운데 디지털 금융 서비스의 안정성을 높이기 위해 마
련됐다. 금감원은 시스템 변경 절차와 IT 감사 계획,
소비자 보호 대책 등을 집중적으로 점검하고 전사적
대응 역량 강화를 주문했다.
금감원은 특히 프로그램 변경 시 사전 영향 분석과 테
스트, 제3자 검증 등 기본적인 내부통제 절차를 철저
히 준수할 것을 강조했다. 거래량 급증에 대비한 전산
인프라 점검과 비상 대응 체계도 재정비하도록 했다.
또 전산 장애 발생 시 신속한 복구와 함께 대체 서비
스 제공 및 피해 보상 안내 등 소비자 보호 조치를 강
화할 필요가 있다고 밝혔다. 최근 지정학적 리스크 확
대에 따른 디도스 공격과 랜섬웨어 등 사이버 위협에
* * * *
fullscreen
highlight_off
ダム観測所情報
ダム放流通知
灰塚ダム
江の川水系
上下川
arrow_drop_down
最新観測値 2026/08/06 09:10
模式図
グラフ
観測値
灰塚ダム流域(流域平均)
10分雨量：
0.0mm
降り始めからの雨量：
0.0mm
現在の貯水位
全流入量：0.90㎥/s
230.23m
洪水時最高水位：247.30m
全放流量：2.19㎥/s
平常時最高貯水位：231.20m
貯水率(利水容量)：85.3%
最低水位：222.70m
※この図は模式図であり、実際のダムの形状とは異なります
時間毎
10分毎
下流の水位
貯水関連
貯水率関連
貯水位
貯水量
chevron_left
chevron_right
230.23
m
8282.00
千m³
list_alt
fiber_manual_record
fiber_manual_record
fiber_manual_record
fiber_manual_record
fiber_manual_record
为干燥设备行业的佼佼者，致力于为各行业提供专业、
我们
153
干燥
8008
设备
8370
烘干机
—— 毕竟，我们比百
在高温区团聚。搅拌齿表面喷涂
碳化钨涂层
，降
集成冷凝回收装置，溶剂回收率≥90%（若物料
* * * *
What the task asks: Scan the listing above for the line that has "highlight_off", then copy exactly from that line through the line that has "集成冷凝回收装置，溶剂回收率≥90%（若物料".

Task output:
highlight_off
ダム観測所情報
ダム放流通知
灰塚ダム
江の川水系
上下川
arrow_drop_down
最新観測値 2026/08/06 09:10
模式図
グラフ
観測値
灰塚ダム流域(流域平均)
10分雨量：
0.0mm
降り始めからの雨量：
0.0mm
現在の貯水位
全流入量：0.90㎥/s
230.23m
洪水時最高水位：247.30m
全放流量：2.19㎥/s
平常時最高貯水位：231.20m
貯水率(利水容量)：85.3%
最低水位：222.70m
※この図は模式図であり、実際のダムの形状とは異なります
時間毎
10分毎
下流の水位
貯水関連
貯水率関連
貯水位
貯水量
chevron_left
chevron_right
230.23
m
8282.00
千m³
list_alt
fiber_manual_record
fiber_manual_record
fiber_manual_record
fiber_manual_record
fiber_manual_record
为干燥设备行业的佼佼者，致力于为各行业提供专业、
我们
153
干燥
8008
设备
8370
烘干机
—— 毕竟，我们比百
在高温区团聚。搅拌齿表面喷涂
碳化钨涂层
，降
集成冷凝回收装置，溶剂回收率≥90%（若物料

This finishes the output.